Cinder City wants 64GB of RAM — and almost nobody has it

By: Anton Kratiuk | today, 12:46
A screenshot from Cinder City gameplay. Image: Steam A screenshot from Cinder City gameplay. Image: Steam. Source: Source: Big Fire Games

A new game has posted Steam system requirements so extreme they've stopped the PC gaming community cold. Cinder City, an open-world third-person shooter set in near-future Seoul, lists 32GB of RAM as the minimum to run the game — and 64GB as the recommended spec. According to Steam Hardware Survey data per Windows News, only 12% of Steam users have 32GB or more, and fewer than 3% have 64GB. In practical terms, that means the recommended experience is out of reach for almost everyone playing PC games today.

The numbers in context

To put 64GB in perspective: a PS5, Xbox Series X, and PS5 Pro each have 16GB of total system memory. All three together don't reach the RAM Cinder City calls "recommended." OC3D confirmed this is unprecedented for a consumer game on Steam — a threshold previously associated with professional workstations, not living-room PCs.

What makes the spec sheet stranger is the GPU pairing. The recommended graphics card is a mid-range RTX 4060 with 8GB of video memory. That's a reasonable pick for most modern games, but sitting alongside a 64GB RAM requirement it signals something unusual — the game appears to be offloading a massive amount of data into system memory rather than the GPU, possibly because of how it streams assets across an enormous open-world map.

Built on Unreal Engine 5

Cinder City is developed by Big Fire Games and published by NC Corporation. It runs on Unreal Engine 5, which is already demanding on GPU hardware due to its Nanite geometry and Lumen lighting systems. Most UE5 titles push RAM usage to around 18–24GB at high settings — Cinder City's 32–64GB requirement is two to three times that, with no official explanation from the developers yet.

The minimum GPU is listed as an RTX 2060, though some sources cite an RTX 4070 as the floor — the Steam page appears to have been updated more than once, suggesting specs are still in flux.

Optimization question mark

The game has no confirmed release date, so there's time for the requirements to change.

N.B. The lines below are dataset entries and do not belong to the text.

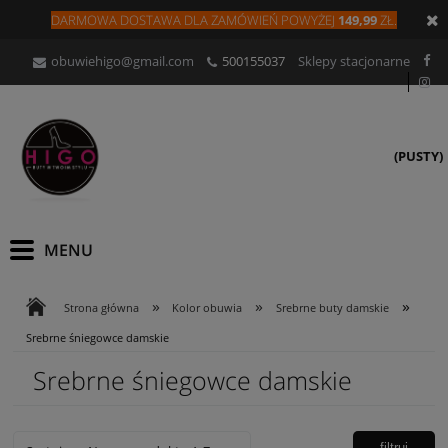
DARMOWA DOSTAWA DLA
ZAMÓW
IEŃ
POWYŻEJ
149,99
ZŁ.
obuwiehigo@gmail.com
500155037
Sklepy stacjonarne
(PUSTY)
»
»
»
Strona główna
Kolor obuwia
Srebrne buty damskie
Srebrne śniegowce damskie
Srebrne śniegowce damskie
filtruj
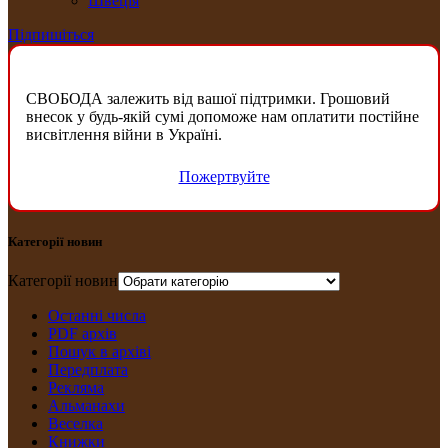
Швеція
Підпишіться
СВОБОДА залежить від вашої підтримки. Грошовий
внесок у будь-якій сумі допоможе нам оплатити постійне
висвітлення війни в Україні.
Пожертвуйте
Категорії новин
Категорії новин
Останні числа
PDF архів
Пошук в архіві
Передплата
Рекляма
Альманахи
Веселка
Книжки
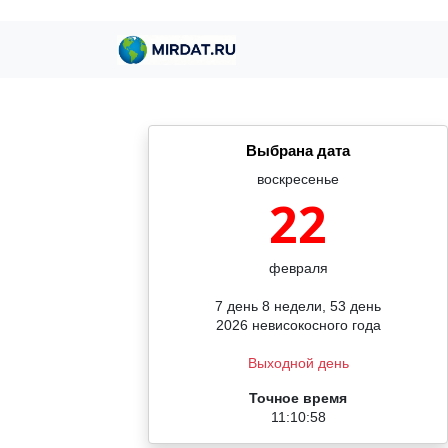
Выбрана дата
воскресенье
22
февраля
7 день 8 недели, 53 день
2026 невисокосного года
Выходной день
Точное время
11:10:58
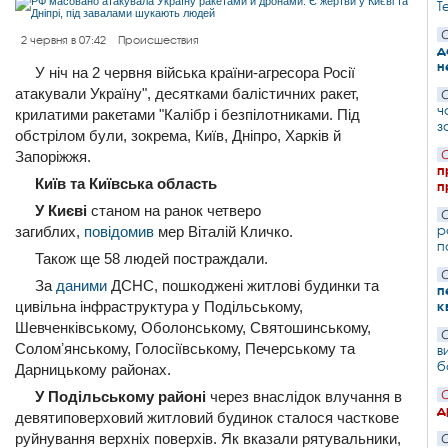
T
С
2 червня в 07:42
Происшествия
д
н
У ніч на 2 червня війська країни-агресора Росії
атакували Україну", десятками балістичних ракет,
С
ч
крилатими ракетами "Калібр і безпілотниками. Під
з
обстрілом були, зокрема, Київ, Дніпро, Харків й
Запоріжжя.
С
п
Київ та Київська область
п
У Києві
станом на ранок четверо
С
р
загиблих,
повідомив
мер Віталій Кличко.
п
Також ще 58 людей постраждали.
С
За
даними
ДСНС, пошкоджені житлові будинки та
п
цивільна інфраструктура у Подільському,
к
Шевченківському, Оболонському, Святошинському,
С
Соломʼянському, Голосіївському, Печерському та
в
б
Дарницькому районах.
У Подільському районі
через внаслідок влучання в
С
д
девятиповерховий житловий будинок сталося часткове
руйнування верхніх поверхів. Як вказали рятувальники,
С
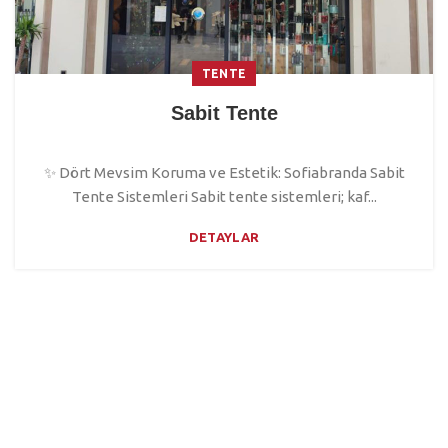
TENTE
Sabit Tente
✨ Dört Mevsim Koruma ve Estetik: Sofiabranda Sabit
Tente Sistemleri Sabit tente sistemleri; kaf...
DETAYLAR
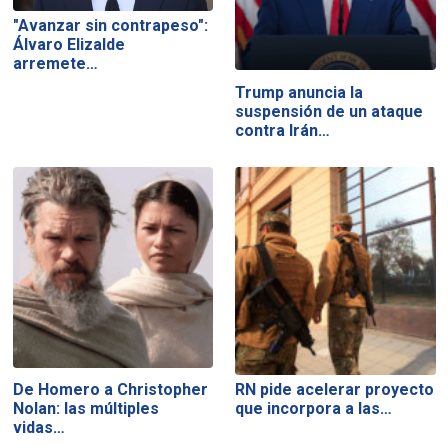
"Avanzar sin contrapeso":
Álvaro Elizalde
arremete…
Trump anuncia la
suspensión de un ataque
contra Irán…
De Homero a Christopher
RN pide acelerar proyecto
Nolan: las múltiples
que incorpora a las…
vidas…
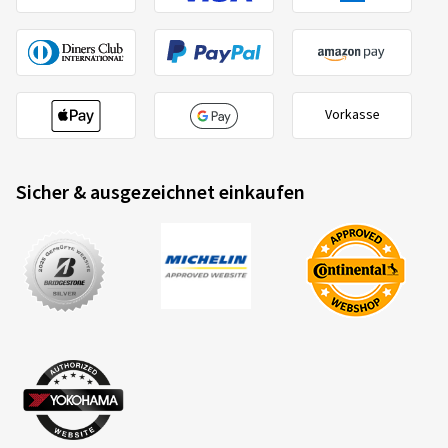
Vorkasse
Sicher & ausgezeichnet einkaufen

Developers sometimes list conservative specs early to avoid complaints at launch — the Cyberpunk 2077 debacle remains a cautionary benchmark. A 64GB DDR5 kit currently costs $150–200 or more in the US, up around 94% since early 2025, so the financial stakes of taking these specs at face value are real.

If the numbers hold, Cinder City would mark a genuine shift in what "recommended" means for PC gaming — one that most players, and most hardware, aren't ready for.